Introduction

This document describes the relying party interface protocol of Smart-ID service and provides information for integration. The interface offers the entry point to Smart-ID main use cases, i.e. authentication and signing.

The main Smart-ID use case is of a relying party (RP) starting a session by calling the Smart-ID service RP API with a challenge when the user wishes to authenticate with the relying party’s service or a hash to create a digital signature.

Depending on the chosen RP API endpoint, either the user scans a dynamic QR code or (in the same-device use case) the user clicks a link that launches the Smart-ID application, or the Smart-ID server sends a push notification to the application.

The user then verifies the details of the transaction displayed by the Smart-ID application and confirms it.

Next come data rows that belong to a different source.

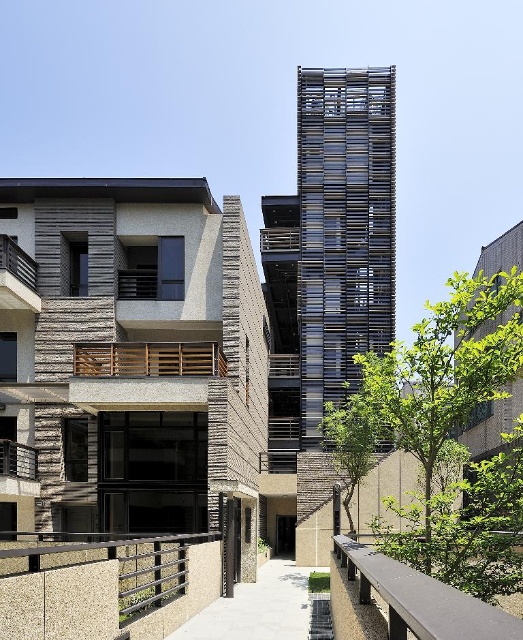 Question: Which object appears closest to the camera in this image?

Choices:
 (A) smooth gray balustrade at lower center
 (B) metallic textured railing at lower center

Answer: (A)

Question: Is smooth gray balustrade at lower center below metallic textured railing at lower center?

Choices:
 (A) yes
 (B) no

Answer: (B)

Question: Which point is closer to the camera?

Choices:
 (A) (198, 540)
 (B) (403, 628)

Answer: (B)

Question: Estimate the real-world distances between objects in this image. Which object is farther from the smooth gray balustrade at lower center?

Choices:
 (A) wooden slats balcony at left
 (B) green leafy tree at center

Answer: (A)

Question: Is metallic textured railing at lower center smaller than wooden slats at center?

Choices:
 (A) yes
 (B) no

Answer: (B)

Question: Considering the relative positions of smooth gray balustrade at lower center and wooden slats balcony at left in the image provided, where is smooth gray balustrade at lower center located with respect to wooden slats balcony at left?

Choices:
 (A) right
 (B) left

Answer: (A) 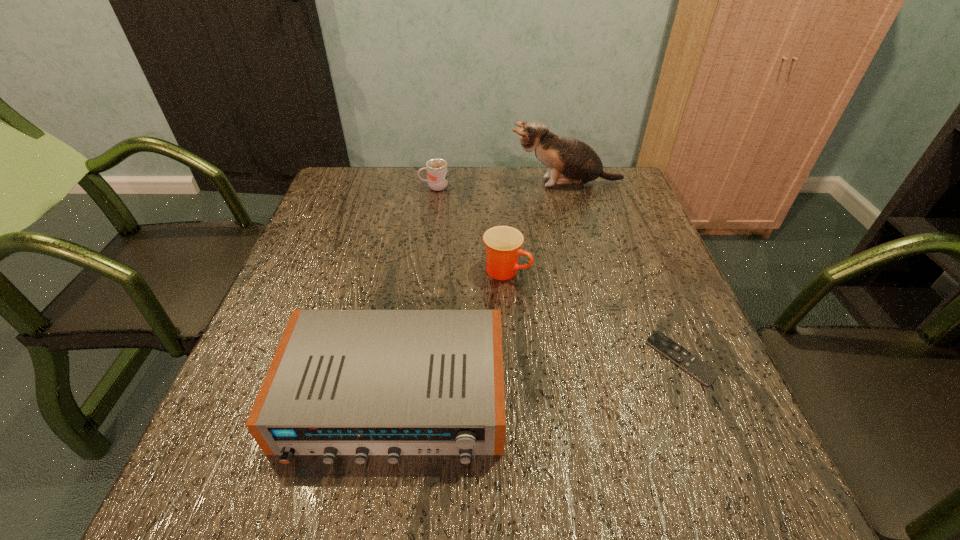 This screenshot has width=960, height=540. What are the coordinates of `free space between the farther cup and the tallest object` in the screenshot? It's located at 500,185.

Find the location of `vacant space in between the tallest object and the radio receiver`. vacant space in between the tallest object and the radio receiver is located at coordinates (480, 290).

At what (x,y) coordinates should I click in order to perform the action: click on blank region between the tallest object and the farther cup. Please return your answer as a coordinate pair (x, y). Looking at the image, I should click on (500, 185).

Find the location of a particular element. vacant space that is in between the third farthest object and the cat is located at coordinates (537, 227).

The image size is (960, 540). Find the location of `free space that is in between the farther cup and the nearer cup`. free space that is in between the farther cup and the nearer cup is located at coordinates (470, 229).

Where is `vacant area that lies between the left cup and the radio receiver`? The width and height of the screenshot is (960, 540). vacant area that lies between the left cup and the radio receiver is located at coordinates (415, 292).

At what (x,y) coordinates should I click in order to perform the action: click on object that is the closest to the third farthest object. Please return your answer as a coordinate pair (x, y). The image size is (960, 540). Looking at the image, I should click on (342, 382).

Locate which object ranks third in proximity to the shortest object. Please provide its 2D coordinates. Your answer should be formatted as a tuple, i.e. [(x, y)], where the tuple contains the x and y coordinates of a point satisfying the conditions above.

[(570, 162)]

Locate an element on the screen. vacant point that satisfies the following two spatial constraints: 1. on the side with the handle of the farther cup; 2. on the left side of the remote control is located at coordinates (411, 358).

Locate an element on the screen. The width and height of the screenshot is (960, 540). vacant space that satisfies the following two spatial constraints: 1. on the side with the handle of the remote control; 2. on the left side of the farther cup is located at coordinates (411, 358). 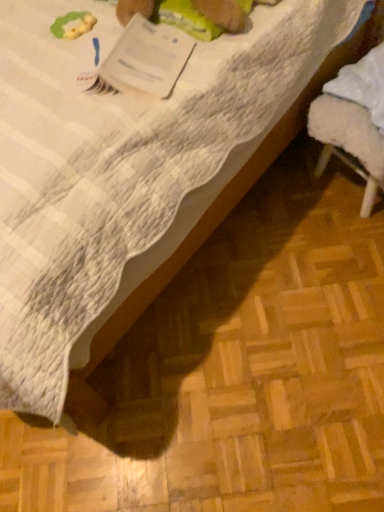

The Smart-ID application communicates with the Smart-ID server to generate the digital signature which makes it available for the relying party to be fetched.

Meanwhile, the relying party has been waiting for a reply from the Smart-ID server using a long poll connection. In the case of success, it receives the signature and the user’s certificate to validate the result.

The service creates digital signatures as proof of authentication and signing. However, to create electronic signatures (ASiC-E with XAdES/CAdES signatures or PDF with PAdES signatures) the relying party must create the required document structure themselves, calculate the hash and have that signed using this API.

About RP API v3

The latest version of the API introduces new flows collectively referred to as "device link flows".

  • for cross-device use cases — dynamic QR codes that the user must scan;

  • for same-device use cases where the user is visiting an RP webpage using a mobile browser — device links which the user must click;

  • for same-device use cases where the user is using an RP app — device links which the user must click.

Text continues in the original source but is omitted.